Review: And I Darken by Kiersten White

27190613Title: And I Darken

Author: Kiersten White

Genre: Historical Fiction

Pages: Hardcover, 475

Publication: June 28, 2016

Synopsis:

No one expects a princess to be brutal. And Lada Dragwlya likes it that way. Ever since she and her gentle younger brother, Radu, were wrenched from their homeland of Wallachia and abandoned by their father to be raised in the Ottoman courts, Lada has known that being ruthless is the key to survival. She and Radu are doomed to act as pawns in a vicious game, an unseen sword hovering over their every move. For the lineage that makes them special also makes them targets.

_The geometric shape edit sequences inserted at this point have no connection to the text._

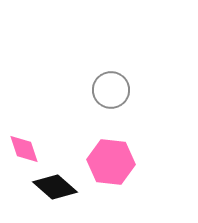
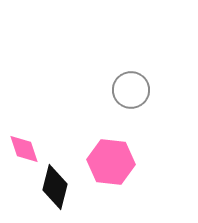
gray circle: moved 20 px right
black diamond: rotated 63 degrees clockwise
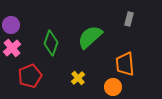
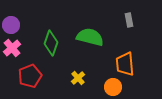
gray rectangle: moved 1 px down; rotated 24 degrees counterclockwise
green semicircle: rotated 56 degrees clockwise
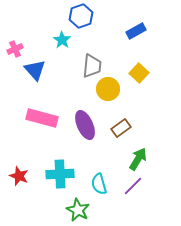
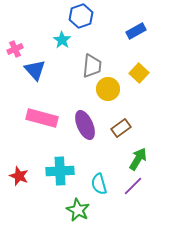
cyan cross: moved 3 px up
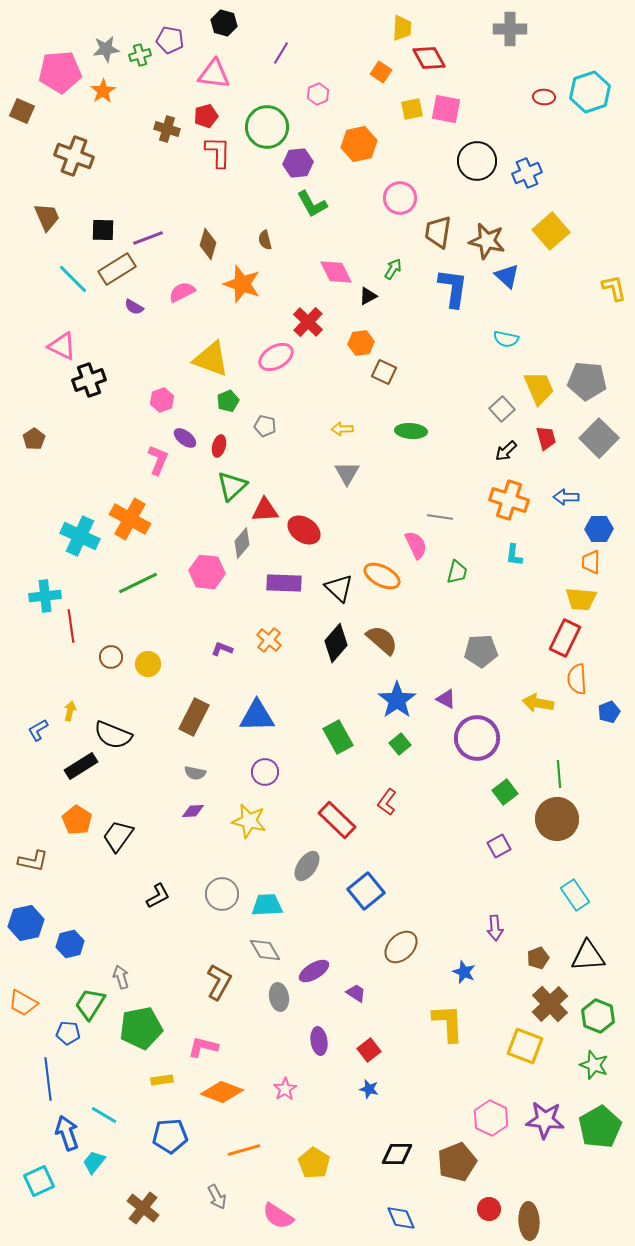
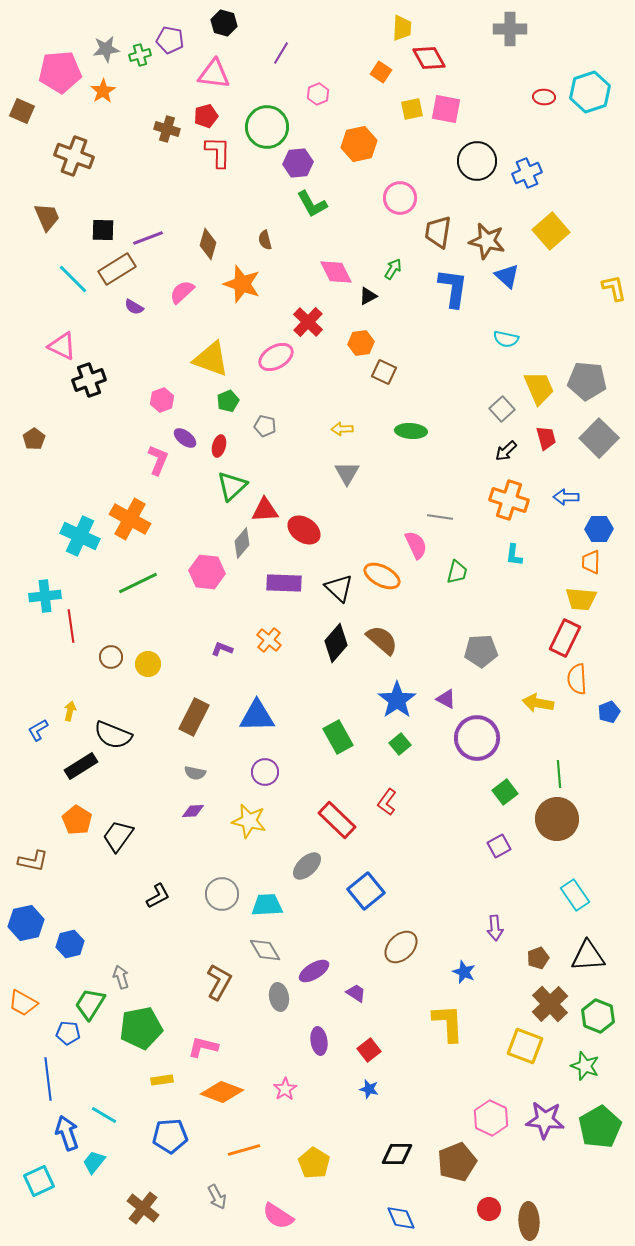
pink semicircle at (182, 292): rotated 16 degrees counterclockwise
gray ellipse at (307, 866): rotated 12 degrees clockwise
green star at (594, 1065): moved 9 px left, 1 px down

Lada despises the Ottomans and bides her time, planning her vengeance for the day when she can return to Wallachia and claim her birthright. Radu longs only for a place where he feels safe. And when they meet Mehmed, the defiant and lonely son of the sultan, Radu feels that he’s made a true friend—and Lada wonders if she’s finally found someone worthy of her passion.

But Mehmed is heir to the very empire that Lada has sworn to fight against—and that Radu now considers home. Together, Lada, Radu, and Mehmed form a toxic triangle that strains the bonds of love and loyalty to the breaking point.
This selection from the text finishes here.